What you need to do. Go through the entries below and print, exactly, the lines starting at the one with "las cookies" and ending at the one with "ciertas características y funciones.", keeping both ends and no others.

── Data

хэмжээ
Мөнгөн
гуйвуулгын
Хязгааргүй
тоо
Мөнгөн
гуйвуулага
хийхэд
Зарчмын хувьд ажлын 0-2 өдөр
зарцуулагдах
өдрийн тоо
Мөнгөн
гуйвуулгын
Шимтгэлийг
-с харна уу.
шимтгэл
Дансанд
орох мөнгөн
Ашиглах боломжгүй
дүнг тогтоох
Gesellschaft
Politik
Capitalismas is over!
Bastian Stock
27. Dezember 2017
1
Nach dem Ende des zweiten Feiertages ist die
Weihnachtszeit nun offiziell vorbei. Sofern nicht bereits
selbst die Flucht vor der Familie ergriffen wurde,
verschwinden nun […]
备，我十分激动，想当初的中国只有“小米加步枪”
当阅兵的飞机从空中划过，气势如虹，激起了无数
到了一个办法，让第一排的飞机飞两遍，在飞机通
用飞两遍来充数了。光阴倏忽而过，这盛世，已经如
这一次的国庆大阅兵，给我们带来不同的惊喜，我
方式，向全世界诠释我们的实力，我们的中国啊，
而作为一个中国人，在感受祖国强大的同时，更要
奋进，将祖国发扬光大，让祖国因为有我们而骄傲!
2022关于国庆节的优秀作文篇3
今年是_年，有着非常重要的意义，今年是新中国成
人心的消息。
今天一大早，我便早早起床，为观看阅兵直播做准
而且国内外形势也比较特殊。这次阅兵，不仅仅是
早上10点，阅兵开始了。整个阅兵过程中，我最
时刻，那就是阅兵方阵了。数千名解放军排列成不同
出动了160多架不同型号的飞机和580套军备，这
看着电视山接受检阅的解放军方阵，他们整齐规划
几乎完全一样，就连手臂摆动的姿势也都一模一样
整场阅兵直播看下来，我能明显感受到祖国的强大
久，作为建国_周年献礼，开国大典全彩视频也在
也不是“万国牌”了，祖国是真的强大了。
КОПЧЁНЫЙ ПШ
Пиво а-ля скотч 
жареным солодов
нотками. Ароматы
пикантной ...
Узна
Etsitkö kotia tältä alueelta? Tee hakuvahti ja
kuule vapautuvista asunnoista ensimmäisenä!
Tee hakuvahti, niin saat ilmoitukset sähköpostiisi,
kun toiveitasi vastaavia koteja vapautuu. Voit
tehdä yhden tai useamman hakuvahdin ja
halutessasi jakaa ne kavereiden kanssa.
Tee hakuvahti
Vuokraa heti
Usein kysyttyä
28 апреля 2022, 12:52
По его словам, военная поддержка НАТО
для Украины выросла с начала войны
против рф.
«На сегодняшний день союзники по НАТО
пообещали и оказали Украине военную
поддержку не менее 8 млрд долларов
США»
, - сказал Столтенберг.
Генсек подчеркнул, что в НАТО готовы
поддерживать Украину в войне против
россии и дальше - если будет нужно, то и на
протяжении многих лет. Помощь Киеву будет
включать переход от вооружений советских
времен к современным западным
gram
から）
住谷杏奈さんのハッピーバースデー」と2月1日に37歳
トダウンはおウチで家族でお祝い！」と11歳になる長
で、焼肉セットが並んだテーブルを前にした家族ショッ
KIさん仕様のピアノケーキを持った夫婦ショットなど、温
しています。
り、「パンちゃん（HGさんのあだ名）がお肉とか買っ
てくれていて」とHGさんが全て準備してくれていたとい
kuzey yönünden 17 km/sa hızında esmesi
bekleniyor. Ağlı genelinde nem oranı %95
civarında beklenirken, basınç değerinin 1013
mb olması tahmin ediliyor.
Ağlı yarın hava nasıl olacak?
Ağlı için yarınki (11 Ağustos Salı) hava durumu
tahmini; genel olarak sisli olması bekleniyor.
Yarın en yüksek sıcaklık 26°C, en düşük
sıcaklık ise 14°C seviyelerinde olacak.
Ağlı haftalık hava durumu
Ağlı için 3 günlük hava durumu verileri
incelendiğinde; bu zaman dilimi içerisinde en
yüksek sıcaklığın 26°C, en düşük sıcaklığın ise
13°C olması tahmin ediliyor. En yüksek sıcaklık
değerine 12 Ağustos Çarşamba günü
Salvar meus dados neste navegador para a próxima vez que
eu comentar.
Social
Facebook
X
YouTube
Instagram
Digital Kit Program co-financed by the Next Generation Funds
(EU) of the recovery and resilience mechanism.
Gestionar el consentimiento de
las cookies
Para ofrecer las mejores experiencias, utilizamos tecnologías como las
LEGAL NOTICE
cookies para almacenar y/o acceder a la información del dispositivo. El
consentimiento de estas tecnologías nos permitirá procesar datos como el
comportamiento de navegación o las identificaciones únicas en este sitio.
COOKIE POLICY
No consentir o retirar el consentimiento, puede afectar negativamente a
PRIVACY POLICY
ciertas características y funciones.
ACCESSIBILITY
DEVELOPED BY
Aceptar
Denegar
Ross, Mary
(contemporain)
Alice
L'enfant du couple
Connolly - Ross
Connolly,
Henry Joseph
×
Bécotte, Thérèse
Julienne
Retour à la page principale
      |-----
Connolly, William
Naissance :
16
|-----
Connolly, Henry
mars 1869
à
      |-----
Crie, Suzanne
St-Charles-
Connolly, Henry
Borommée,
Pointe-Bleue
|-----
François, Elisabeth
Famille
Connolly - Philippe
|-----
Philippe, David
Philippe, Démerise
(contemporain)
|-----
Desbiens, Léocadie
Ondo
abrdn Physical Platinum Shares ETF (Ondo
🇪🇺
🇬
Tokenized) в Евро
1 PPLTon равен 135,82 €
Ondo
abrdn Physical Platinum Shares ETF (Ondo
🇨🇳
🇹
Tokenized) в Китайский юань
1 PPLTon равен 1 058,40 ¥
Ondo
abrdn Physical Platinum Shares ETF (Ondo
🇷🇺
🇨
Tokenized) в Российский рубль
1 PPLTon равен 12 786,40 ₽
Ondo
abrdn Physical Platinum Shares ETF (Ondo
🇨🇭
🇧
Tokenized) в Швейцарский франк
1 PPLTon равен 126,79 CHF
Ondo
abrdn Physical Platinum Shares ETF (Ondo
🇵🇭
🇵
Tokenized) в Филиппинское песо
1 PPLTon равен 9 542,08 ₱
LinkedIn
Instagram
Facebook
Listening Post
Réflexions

────

Written solution.
las cookies
Para ofrecer las mejores experiencias, utilizamos tecnologías como las
LEGAL NOTICE
cookies para almacenar y/o acceder a la información del dispositivo. El
consentimiento de estas tecnologías nos permitirá procesar datos como el
comportamiento de navegación o las identificaciones únicas en este sitio.
COOKIE POLICY
No consentir o retirar el consentimiento, puede afectar negativamente a
PRIVACY POLICY
ciertas características y funciones.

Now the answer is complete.